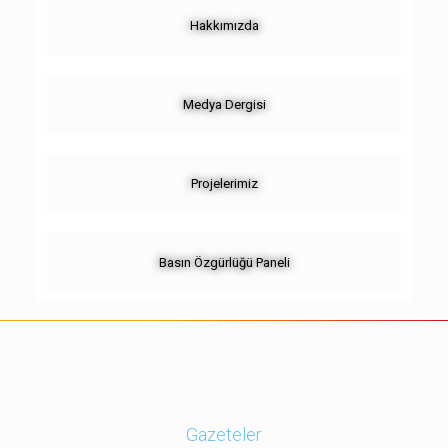
Hakkımızda
Medya Dergisi
Projelerimiz
Basın Özgürlüğü Paneli
Gazeteler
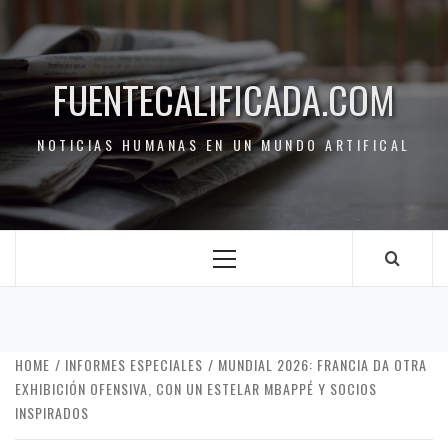
FUENTECALIFICADA.COM
NOTICIAS HUMANAS EN UN MUNDO ARTIFICAL
HOME
INFORMES ESPECIALES
MUNDIAL 2026: FRANCIA DA OTRA
EXHIBICIÓN OFENSIVA, CON UN ESTELAR MBAPPÉ Y SOCIOS
INSPIRADOS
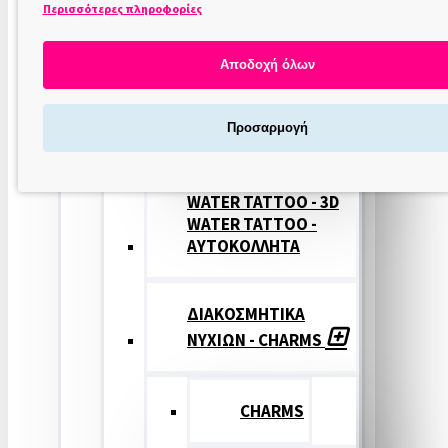
Περισσότερες πληροφορίες
ΣΤΑΜΠΕΣ
ΝΥΧΙΩΝ
Αποδοχή όλων
ΣΦΡΑΓΙΔΕΣ
Προσαρμογή
ΝΥΧΙΩΝ
WATER TATTOO - 3D
WATER TATTOO -
ΑΥΤΟΚΟΛΛΗΤΑ
ΔΙΑΚΟΣΜΗΤΙΚΑ
ΝΥΧΙΩΝ - CHARMS
CHARMS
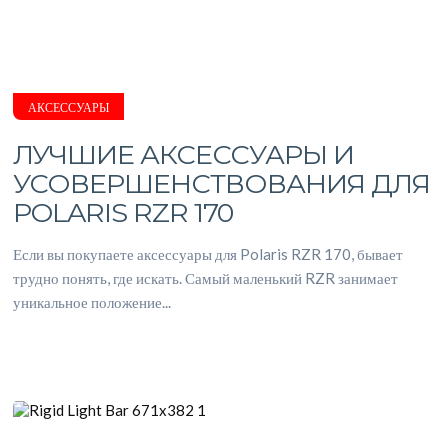
АКСЕССУАРЫ
ЛУЧШИЕ АКСЕССУАРЫ И
УСОВЕРШЕНСТВОВАНИЯ ДЛЯ
POLARIS RZR 170
Если вы покупаете аксессуары для Polaris RZR 170, бывает
трудно понять, где искать. Самый маленький RZR занимает
уникальное положение...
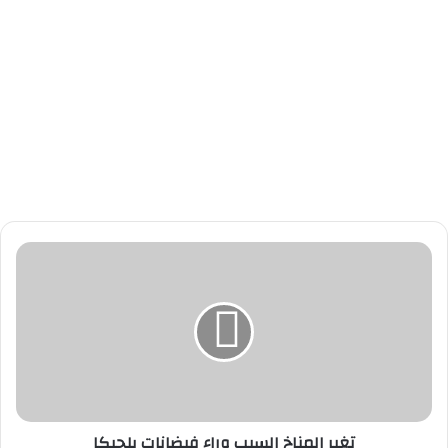
ت
غ
ي
ر
ا
ل
م
ن
ا
تغير المناخ السبب وراء فيضانات بلجيكا
خ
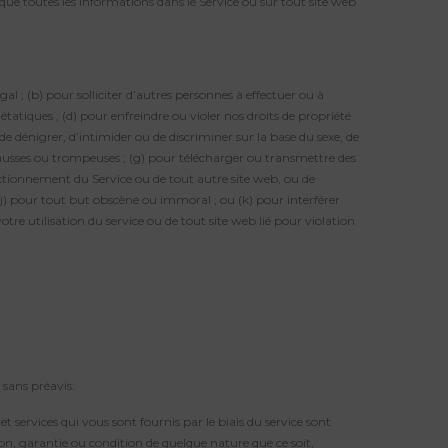
que toutes les informations dans le Service ou sur tout site web
égal ; (b) pour solliciter d’autres personnes à effectuer ou à
 étatiques ; (d) pour enfreindre ou violer nos droits de propriété
, de dénigrer, d’intimider ou de discriminer sur la base du sexe, de
ns fausses ou trompeuses ; (g) pour télécharger ou transmettre des
onctionnement du Service ou de tout autre site web, ou de
; (j) pour tout but obscène ou immoral ; ou (k) pour interférer
otre utilisation du service ou de tout site web lié pour violation
sans préavis.
et services qui vous sont fournis par le biais du service sont
tion, garantie ou condition de quelque nature que ce soit,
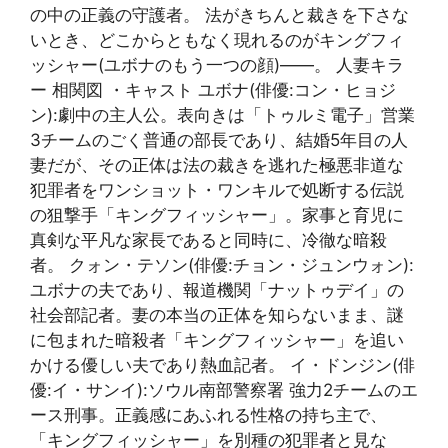
の中の正義の守護者。 法がきちんと裁きを下さな
いとき、どこからともなく現れるのがキングフィ
ッシャー(ユボナのもう一つの顔)――。 人妻キラ
ー 相関図 ・キャスト ユボナ(俳優:コン・ヒョジ
ン):劇中の主人公。表向きは「トゥルミ電子」営業
3チームのごく普通の部長であり、結婚5年目の人
妻だが、その正体は法の裁きを逃れた極悪非道な
犯罪者をワンショット・ワンキルで処断する伝説
の狙撃手「キングフィッシャー」。家事と育児に
真剣な平凡な家長であると同時に、冷徹な暗殺
者。 クォン・テソン(俳優:チョン・ジュンウォン):
ユボナの夫であり、報道機関「ナットゥデイ」の
社会部記者。妻の本当の正体を知らないまま、謎
に包まれた暗殺者「キングフィッシャー」を追い
かける優しい夫であり熱血記者。 イ・ドンジン(俳
優:イ・サンイ):ソウル南部警察署 強力2チームのエ
ース刑事。正義感にあふれる性格の持ち主で、
「キングフィッシャー」を別種の犯罪者と見な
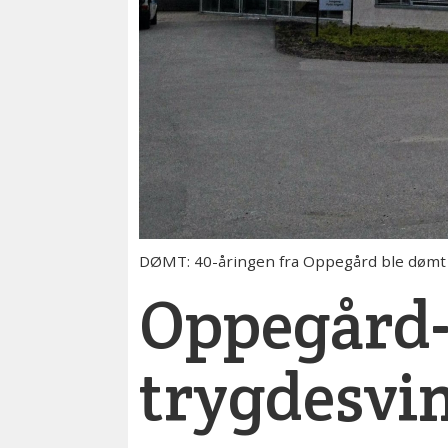
DØMT: 40-åringen fra Oppegård ble dømt i 
Oppegård
trygdesvi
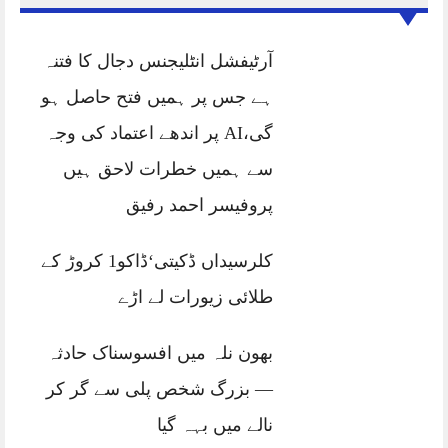
آرٹیفشل انٹلیجنس دجال کا فتنہ
ہے جس پر ہمیں فتح حاصل ہو
گی،AI پر اندھے اعتماد کی وجہ
سے ہمیں خطرات لاحق ہیں
پروفیسر احمد رفیق
کلرسیداں ڈکیتی‘ڈاکو1 کروڑ کے
طلائی زیورات لے اڑے
بھون نلہ میں افسوسناک حادثہ
— بزرگ شخص پلی سے گر کر
نالے میں بہہ گیا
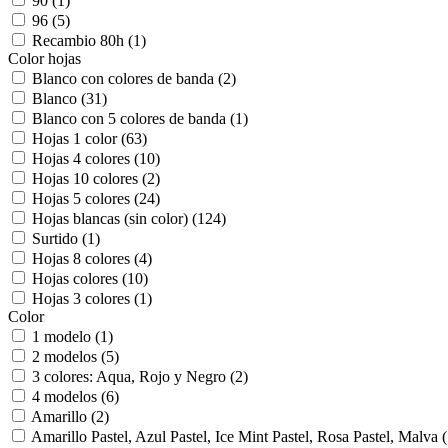
90
(1)
96
(5)
Recambio 80h
(1)
Color hojas
Blanco con colores de banda
(2)
Blanco
(31)
Blanco con 5 colores de banda
(1)
Hojas 1 color
(63)
Hojas 4 colores
(10)
Hojas 10 colores
(2)
Hojas 5 colores
(24)
Hojas blancas (sin color)
(124)
Surtido
(1)
Hojas 8 colores
(4)
Hojas colores
(10)
Hojas 3 colores
(1)
Color
1 modelo
(1)
2 modelos
(5)
3 colores: Aqua, Rojo y Negro
(2)
4 modelos
(6)
Amarillo
(2)
Amarillo Pastel, Azul Pastel, Ice Mint Pastel, Rosa Pastel, Malva
(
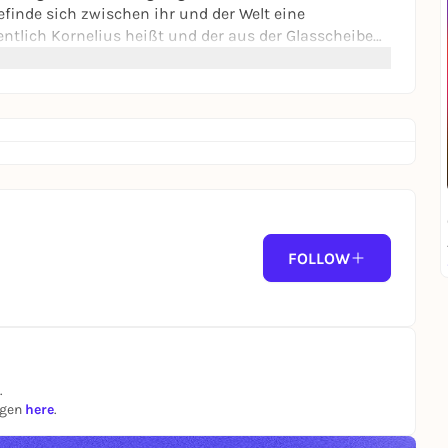
befinde sich zwischen ihr und der Welt eine
tlich Kornelius heißt und der aus der Glasscheibe
nd durch das Charlie ihre Hand endlich wieder in
Sängerin, Schauspielerin und Bestsellerautorin
ren Poetry-Slam-Text ›Eines Tages, Baby‹, der 2014
ia Engelmann lebt in Berlin.
FOLLOW
.
ngen
here
.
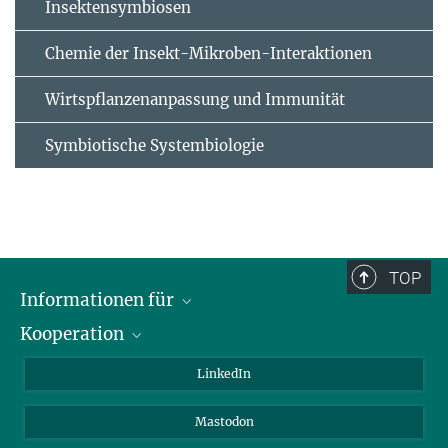
Insektensymbiosen
Chemie der Insekt-Mikroben-Interaktionen
Wirtspflanzenanpassung und Immunität
Symbiotische Systembiologie
TOP
Informationen für
Kooperation
Journalisten
Alumni
IMPRS
LinkedIn
Gäste
Max-Planck-Gesellschaft
Mastodon
Beutenberg Campus e.V.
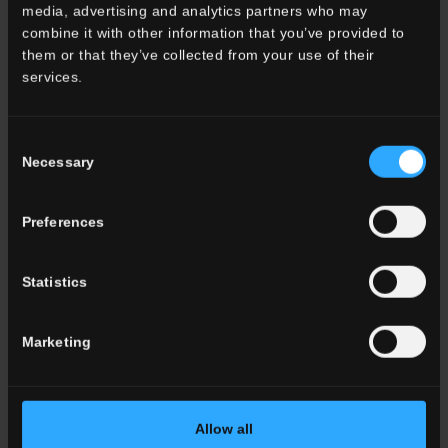
Wohnzimmer
media, advertising and analytics partners who may
küche
combine it with other information that you’ve provided to
Schlafzimmer
them or that they’ve collected from your use of their
Badezimmer
services.
Gewerbe
Consent
ALLE WOHNRÄUME
Necessary
Selection
Farbe
Preferences
Weiss
Grau
Statistics
Anthrazit
Beige
Braun
Marketing
Tonfliesen
ALLE FARBEN
Allow all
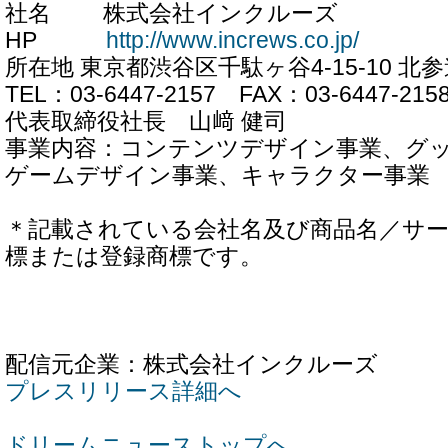
社名 株式会社インクルーズ
HP
http://www.increws.co.jp/
所在地 東京都渋谷区千駄ヶ谷4-15-10 北
TEL：03-6447-2157 FAX：03-6447-215
代表取締役社長 山﨑 健司
事業内容：コンテンツデザイン事業、グ
ゲームデザイン事業、キャラクター事業
＊記載されている会社名及び商品名／サ
標または登録商標です。
配信元企業：株式会社インクルーズ
プレスリリース詳細へ
ドリームニューストップへ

WHAT TO WORK ON: Identify the lines in the entries that hold "Blanco" and return each one.

ANSWER BOX:
Blanco con colores de banda
Blanco
Blanco con 5 colores de banda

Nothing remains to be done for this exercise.